Without attempting to be too critical of the conduct of others, it appears to us that the only arbitrary action that has been taken in this whole controversy arises out of the conduct of Mr. Garms and his corporation in their refusal to be bound by the regulatory provisions of the commission. The right to make rules and regulations necessarily implies a power that may be exercised for their enforcement.
It is argued here that the appellant company has made rather heavy investments to perform the particular service which it has heretofore been licensed to do; that the action of the commission in refusing to issue a new, and what we presume is desired, general license is not only arbitrary, but it is the taking of property, or what amounts to the same thing, a destruction of appellant's property, to refuse to permit it to go on. We do not think so. Most probably had the appellant company been obedient to the rules and regulations made for the benefit of the public and for its own protection, it might yet have been operating. If its property has been sacrificed it has been the victim of its own conduct.

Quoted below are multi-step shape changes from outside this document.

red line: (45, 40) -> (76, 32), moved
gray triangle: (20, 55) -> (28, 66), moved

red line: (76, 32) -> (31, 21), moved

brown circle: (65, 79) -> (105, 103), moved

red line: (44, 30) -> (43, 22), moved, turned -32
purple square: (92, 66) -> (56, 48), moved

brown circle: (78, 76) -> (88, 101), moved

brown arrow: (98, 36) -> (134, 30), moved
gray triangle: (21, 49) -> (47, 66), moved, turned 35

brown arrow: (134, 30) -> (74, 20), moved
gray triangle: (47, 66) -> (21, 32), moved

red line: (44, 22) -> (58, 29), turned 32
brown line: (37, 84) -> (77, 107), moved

We do not have to go as far in deciding this case as the court did in supporting the commission's rules and regulations in the case of St. L., I. M. S. Ry. v. State,99 Ark. 1, 136 S.W. 938. There the court merely determined that, though it might differ with the commission, it would support the commission's order unless it was clearly arbitrary and unreasonable.
We recently had occasion to consider a matter similar to the one here presented. Jernigan, Bank Commissioner, v. Loid Rainwater, 196 Ark. 251, 117 S.W.2d 18. While this matter covers an entirely different economic activity, it involved the regulatory power and provisions of the Securities Division of the Banking Department and in that respect is similar to the matter under consideration. The petition for the granting of license called for the exercise of discretion reposed in the bank *Page 351 commissioner. We there said: ". . . He, in the first instance, and we, upon appeal, may review this action to determine whether there has been an arbitrary decision, or an abuse of discretion, but we should regard and uphold the decision of the Securities Division of the State Banking Department unless it be made to appear that there was an abuse of discretion or an arbitrary decision."
The authorities there cited, we think, support the conclusion we announced.
The announcement just quoted is a proper criterion for our action here. The judgment of the court is sustained and affirmed.